When filling in BEER BURIAL POLKA with its funerary clue, at first I thought there was a BIER-to-BEER change going on. But no, it’s just “Beer Barr-E-el Polka” reconfigured. That theme entry’s partly stacked with REIGN OF TERRIER (Terror). BOTANICAL GUARDIANS (gardens), KODIAK MOMENT (Kodak), LITTLE ORPHEAN ANNIE (Orphan—this one’s the weakest link in the theme, as “charming young musician” and the adjectival form of “Orpheus” don’t involve as quick a link), PARKING METEORS (meters), and MILES PER GALLEON (gallon) round out the theme. I like the assortment of spelling changes that happen when the “E” sound is incorporated. It makes for a more interesting theme than when you’re merely adding letters consistently. (Probably a good bit tougher for deaf solvers, though.)
Plenty of lovely fill. I like DESDEMONA beside the MAILMAN, [Foo Fighters frontman Dave] GROHL (there’s been a Foo Fighters song on my kid’s favorite top-40 radio station this summer), CITIBANK, SIDLES and NICKERS, PILING ON, and NOOGIE. I could do without ALKENE and TORII, sure, but their crossings were solid so solvers had another way to crack those.
I also liked finding Dennis RODMAN in the grid (93d: [Dennis of the court]). Did you hear his Hall of Fame speech? The bluster of yore was gone, replaced by emotion, candor, and admission of personal failings. Go see for yourself. Quite moving.
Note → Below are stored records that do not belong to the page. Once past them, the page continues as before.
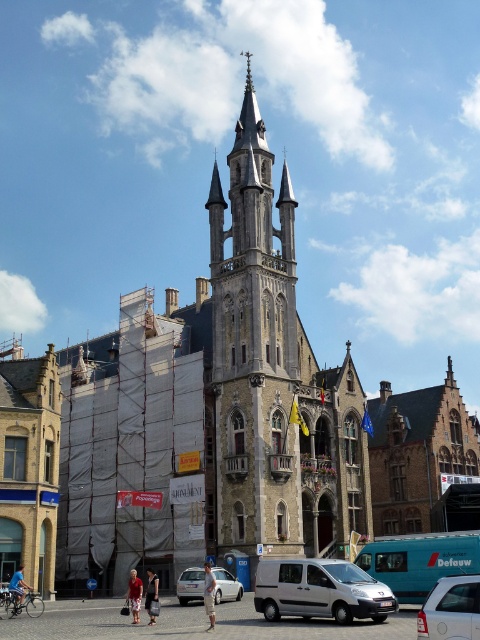 Between silver metallic hatchback at center and blue denim shorts at center, which one is positioned higher?

blue denim shorts at center is above.

Which is behind, point (181, 600) or point (16, 596)?

Point (181, 600)

This screenshot has height=640, width=480. What are the coordinates of `silver metallic hatchback at center` in the screenshot? It's located at (190, 584).

I want to click on silver metallic hatchback at center, so click(x=190, y=584).

Which is below, light brown leather pants at center or denim shorts at lower center?

Positioned lower is denim shorts at lower center.

Between point (211, 625) and point (152, 577), which one is positioned in front?

Point (211, 625) is in front.

Identify the location of light brown leather pants at center. The image size is (480, 640). (208, 595).

Can you confirm if stone tower at center is thinner than silver metallic van at center?

In fact, stone tower at center might be wider than silver metallic van at center.

Does stone tower at center have a smaller size compared to silver metallic van at center?

Actually, stone tower at center might be larger than silver metallic van at center.

Based on the photo, measure the distance between stone tower at center and camera.

189.71 feet

Where is `stone tower at center`? stone tower at center is located at coordinates (276, 378). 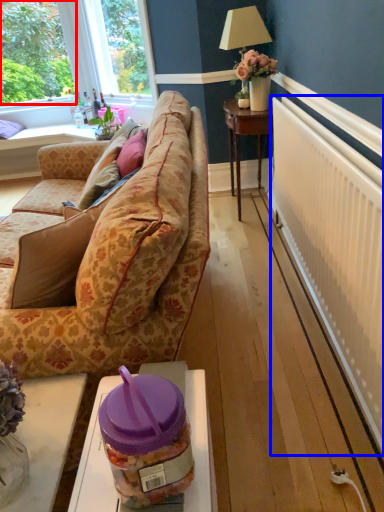 Question: Which object appears farthest to the camera in this image, plant (highlighted by a red box) or radiator (highlighted by a blue box)?

Choices:
 (A) plant
 (B) radiator

Answer: (A) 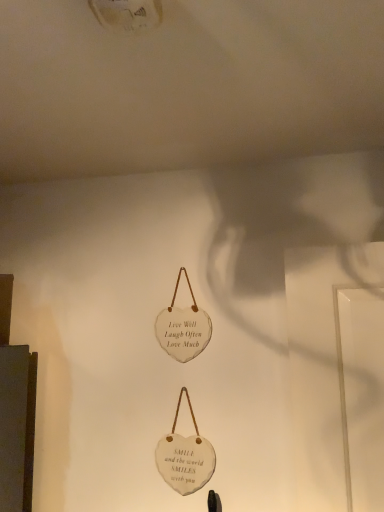 Question: In terms of width, does white stone heart at center, which is the first handbag in top-to-bottom order, look wider or thinner when compared to white stone heart at center, arranged as the first handbag when ordered from the bottom?

Choices:
 (A) thin
 (B) wide

Answer: (B)

Question: Relative to white stone heart at center, the 2th handbag viewed from the top, is white stone heart at center, which is the first handbag in top-to-bottom order, in front or behind?

Choices:
 (A) front
 (B) behind

Answer: (B)

Question: From their relative heights in the image, would you say white stone heart at center, which is the first handbag in top-to-bottom order, is taller or shorter than white stone heart at center, arranged as the first handbag when ordered from the bottom?

Choices:
 (A) short
 (B) tall

Answer: (B)

Question: From a real-world perspective, is white stone heart at center, the 2th handbag viewed from the top, positioned above or below white stone heart at center, the 2th handbag positioned from the bottom?

Choices:
 (A) above
 (B) below

Answer: (B)

Question: Considering their positions, is white stone heart at center, the 2th handbag viewed from the top, located in front of or behind white stone heart at center, which is the first handbag in top-to-bottom order?

Choices:
 (A) behind
 (B) front

Answer: (B)

Question: Looking at their shapes, would you say white stone heart at center, arranged as the first handbag when ordered from the bottom, is wider or thinner than white stone heart at center, the 2th handbag positioned from the bottom?

Choices:
 (A) wide
 (B) thin

Answer: (B)

Question: From the image's perspective, is white stone heart at center, the 2th handbag viewed from the top, positioned above or below white stone heart at center, the 2th handbag positioned from the bottom?

Choices:
 (A) below
 (B) above

Answer: (A) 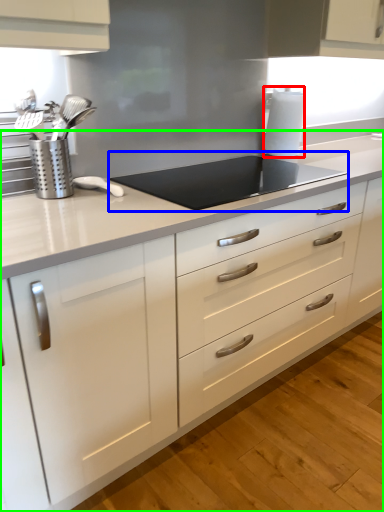 Question: Based on their relative distances, which object is farther from paper towel (highlighted by a red box)? Choose from gas stove (highlighted by a blue box) and countertop (highlighted by a green box).

Choices:
 (A) gas stove
 (B) countertop

Answer: (B)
Martin Ashwood-Smith’s CrosSynergy/Washington Post crossword, “Sunday Challenge” – Sam Donaldson’s review
Today’s 69/33 puzzle features a “quad-stack” of 15-letter entries running through the grid’s mid-section. Most grids with a quad-stack in the center are 15×16, but this one sticks to a 15×15 format. To make the quad-stack work, Ashwood-Smith uses left-right symmetry for the black squares instead of the typical diagonal symmetry. (I think that’s what allows for an odd number of answers, although I confess that I may have miscounted the total number of entries here.)
There are two more 15-letter answers stacked near the bottom, and I found both of these entries (NO INTERRUPTIONS and CHOCOLATE SUNDAE) more sparkly than those in the quad-stack (LADDER COMPANIES, ATE ONE’S HEART OUT, MARRIAGE LICENSE, and STREET ADDRESSES). I also liked the long Downs running through the quad-stack, THREAT LEVEL and REPAIR SHOPS.
To make the quad-stack work, one has to tolerate some ugliness. EUSE, the [Suffix with chant] has to be used along with A-TAT, the [Rat follower?]. The question, ultimately, is whether these awkward entries detract too much from the impressiveness of the quad-stack. To me, they don’t.
Overall, I loved the uniqueness of the grid’s design and felt this was a good notch or two harder than the typical Sunday Challenge. Some of the tougher nuts to crack included:
- [“American Conspiracies” coauthor Ventura] is none other than ex-Governor JESSE “The Body” Ventura. I know his other book, I Ain’t Got Time to Bleed.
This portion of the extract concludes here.